WHAT TO DO -
Every line in the records below with the string "Libera" is to be copied out.

══ EXERCISE DATA ══

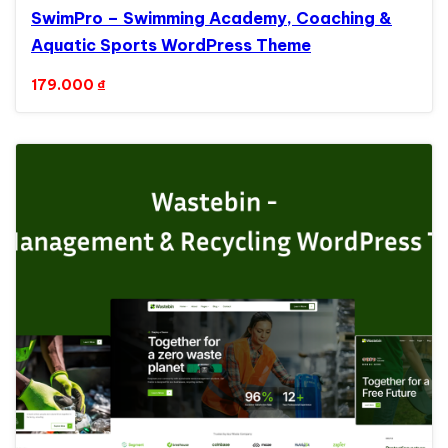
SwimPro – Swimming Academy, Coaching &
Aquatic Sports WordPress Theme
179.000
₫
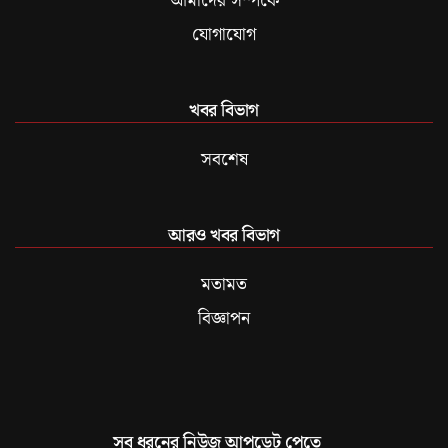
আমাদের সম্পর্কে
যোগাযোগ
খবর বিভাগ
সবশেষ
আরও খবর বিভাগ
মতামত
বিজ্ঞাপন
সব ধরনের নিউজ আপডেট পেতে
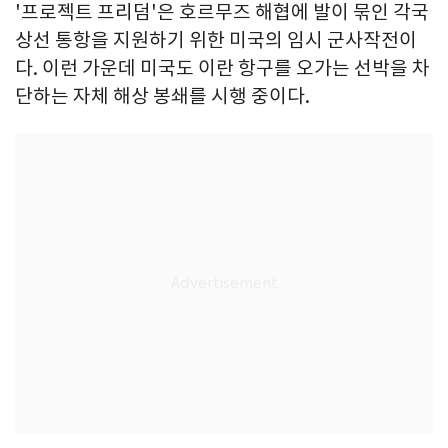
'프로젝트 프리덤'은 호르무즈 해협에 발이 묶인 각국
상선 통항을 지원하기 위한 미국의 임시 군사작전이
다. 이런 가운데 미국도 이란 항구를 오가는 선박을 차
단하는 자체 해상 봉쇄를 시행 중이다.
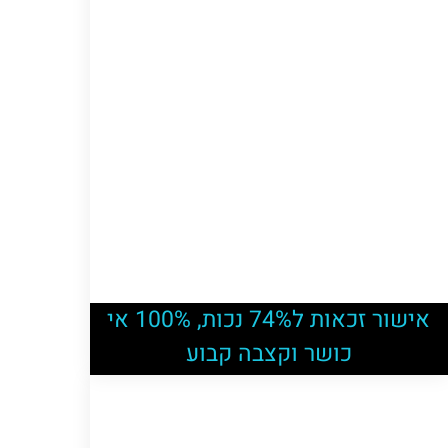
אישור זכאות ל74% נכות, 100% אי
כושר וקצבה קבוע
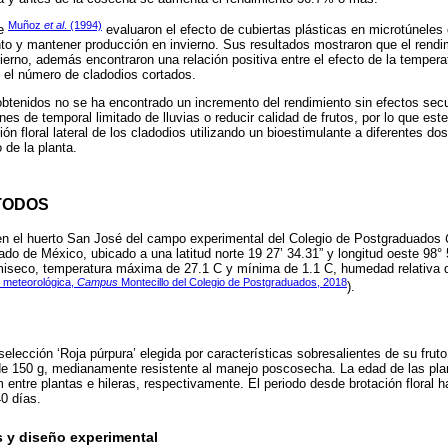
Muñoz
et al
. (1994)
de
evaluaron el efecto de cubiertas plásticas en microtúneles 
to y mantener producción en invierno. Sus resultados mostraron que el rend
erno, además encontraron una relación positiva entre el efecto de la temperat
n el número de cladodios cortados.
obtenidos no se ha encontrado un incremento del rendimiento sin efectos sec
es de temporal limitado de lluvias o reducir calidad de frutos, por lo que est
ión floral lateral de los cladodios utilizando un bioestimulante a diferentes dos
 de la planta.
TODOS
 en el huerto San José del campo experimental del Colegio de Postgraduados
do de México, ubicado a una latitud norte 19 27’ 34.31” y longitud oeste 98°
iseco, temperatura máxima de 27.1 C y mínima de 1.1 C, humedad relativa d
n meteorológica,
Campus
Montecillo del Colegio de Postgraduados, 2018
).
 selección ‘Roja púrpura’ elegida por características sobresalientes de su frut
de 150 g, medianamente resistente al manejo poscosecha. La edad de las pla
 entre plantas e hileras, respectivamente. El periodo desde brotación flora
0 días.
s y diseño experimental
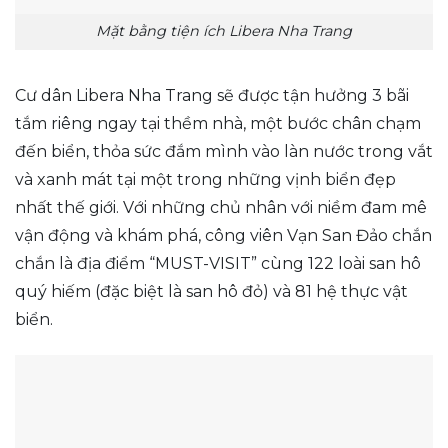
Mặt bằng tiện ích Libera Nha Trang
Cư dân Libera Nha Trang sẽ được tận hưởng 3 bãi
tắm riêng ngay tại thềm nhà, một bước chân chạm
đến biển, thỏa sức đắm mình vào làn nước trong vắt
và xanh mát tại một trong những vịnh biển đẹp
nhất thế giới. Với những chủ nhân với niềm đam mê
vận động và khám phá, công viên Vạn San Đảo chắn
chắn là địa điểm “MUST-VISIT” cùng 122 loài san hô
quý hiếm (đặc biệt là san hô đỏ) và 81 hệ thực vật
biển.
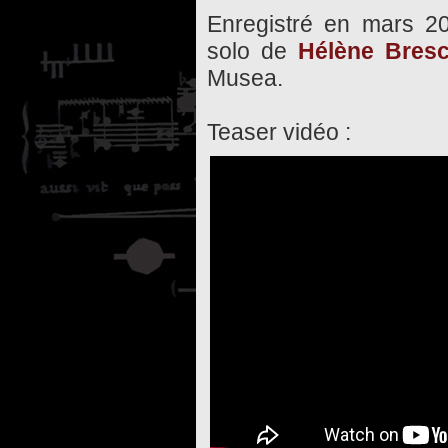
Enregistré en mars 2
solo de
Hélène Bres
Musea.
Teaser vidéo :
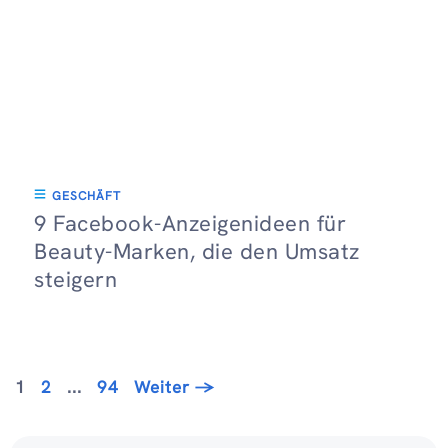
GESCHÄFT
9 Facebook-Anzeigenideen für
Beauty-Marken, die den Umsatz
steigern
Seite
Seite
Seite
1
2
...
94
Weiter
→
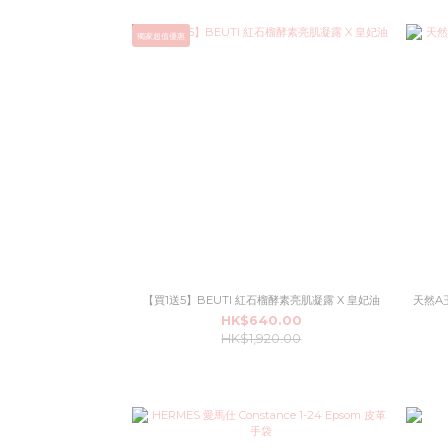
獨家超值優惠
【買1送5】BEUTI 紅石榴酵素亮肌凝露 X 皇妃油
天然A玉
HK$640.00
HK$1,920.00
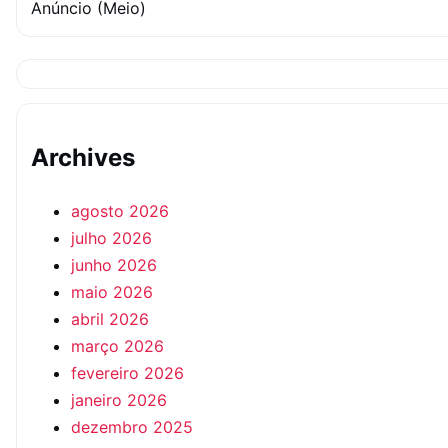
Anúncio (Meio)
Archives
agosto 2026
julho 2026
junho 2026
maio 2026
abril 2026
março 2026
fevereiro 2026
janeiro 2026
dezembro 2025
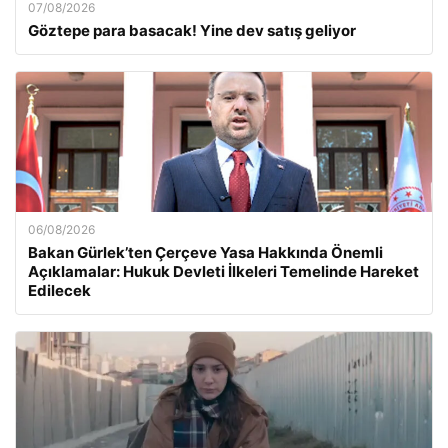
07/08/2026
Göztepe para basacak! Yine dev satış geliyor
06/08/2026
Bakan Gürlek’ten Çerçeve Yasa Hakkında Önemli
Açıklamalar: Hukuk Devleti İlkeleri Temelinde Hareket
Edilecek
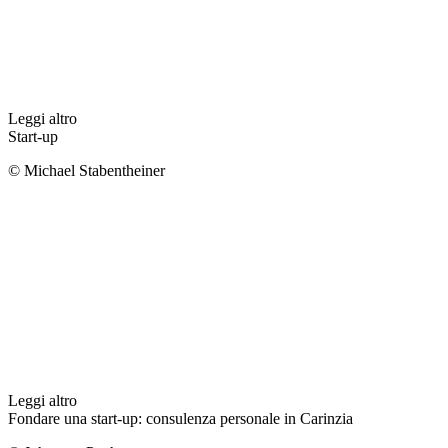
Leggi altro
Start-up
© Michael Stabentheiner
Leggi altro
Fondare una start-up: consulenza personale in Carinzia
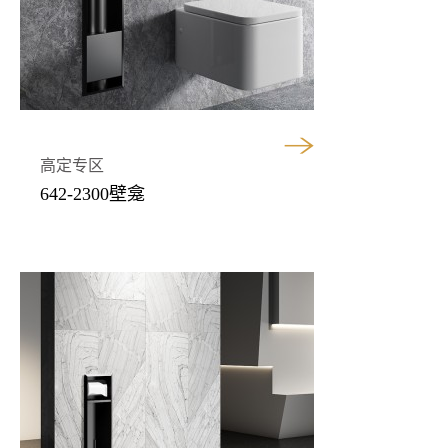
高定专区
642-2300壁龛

═══

OUTPUT -
Mặt bằng tiện ích Libera Nha Trang
Cư dân Libera Nha Trang sẽ được tận hưởng 3 bãi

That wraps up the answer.